Even in the cited Hammond et al paper, note that the effect of serum is not an immediate arrest. Human mammary epithelial cells (HMEC) could already go through 3 to 4 passages in serum (at 1:10 splits), according to the Introduction to the paper; the improvement with the serum-free medium was to allow 10-20 passages. And even in that paper, near the end of the Results you will see a difference between HMEC and human keratinocytes in terms of response to calcium; calcium makes keratinocytes differentiate and lose proliferative capacity, while HMEC do best at high calcium.

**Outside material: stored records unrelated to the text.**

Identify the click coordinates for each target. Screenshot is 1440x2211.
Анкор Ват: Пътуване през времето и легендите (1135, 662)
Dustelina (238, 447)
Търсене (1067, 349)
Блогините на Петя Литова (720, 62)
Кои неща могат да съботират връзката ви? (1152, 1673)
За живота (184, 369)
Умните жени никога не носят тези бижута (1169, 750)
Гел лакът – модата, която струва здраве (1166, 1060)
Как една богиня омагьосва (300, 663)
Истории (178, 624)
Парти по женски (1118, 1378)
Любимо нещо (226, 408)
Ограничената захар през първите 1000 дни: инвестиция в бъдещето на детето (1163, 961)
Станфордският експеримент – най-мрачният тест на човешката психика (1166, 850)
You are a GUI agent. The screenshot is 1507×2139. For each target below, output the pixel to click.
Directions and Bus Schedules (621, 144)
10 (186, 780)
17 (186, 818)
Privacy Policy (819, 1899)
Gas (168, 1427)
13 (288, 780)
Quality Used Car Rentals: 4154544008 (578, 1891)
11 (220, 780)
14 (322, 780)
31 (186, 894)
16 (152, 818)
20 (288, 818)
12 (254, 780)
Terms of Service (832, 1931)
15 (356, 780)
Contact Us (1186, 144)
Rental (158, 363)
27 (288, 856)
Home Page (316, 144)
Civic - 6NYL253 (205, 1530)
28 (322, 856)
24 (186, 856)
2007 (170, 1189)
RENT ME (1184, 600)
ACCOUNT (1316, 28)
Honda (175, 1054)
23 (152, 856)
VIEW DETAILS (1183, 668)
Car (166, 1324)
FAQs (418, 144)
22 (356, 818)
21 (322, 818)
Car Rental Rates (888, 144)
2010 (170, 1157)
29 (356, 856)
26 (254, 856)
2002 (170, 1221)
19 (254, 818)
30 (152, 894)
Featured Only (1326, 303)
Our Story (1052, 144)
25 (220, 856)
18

Recent work has developed ways that can allow many types of epithelial cells (both normal and tumor cells) to proliferate indefinitely in culture, in the presence of 5% serum. Inhibition of the Rho-associated kinase ROCK is critical, as is the production of some yet-undefined factor by feeder fibroblasts. So even if some component of serum tends to lead to differentiation or senescence and growth arrest, that effect can be avoided.

Note, however, that the authors of this newer work do call the cells treated this way "reprogrammed," recognizing that they are not the same as the original epithelial cells in some important ways. What that "reprogramming" entails is under active investigation, and your concerns about selection, adaptation, and potential artifacts of culture are very important. But even if this is considered an artifact, understanding the mechanisms at work should produce some important advances in understanding epithelial biology.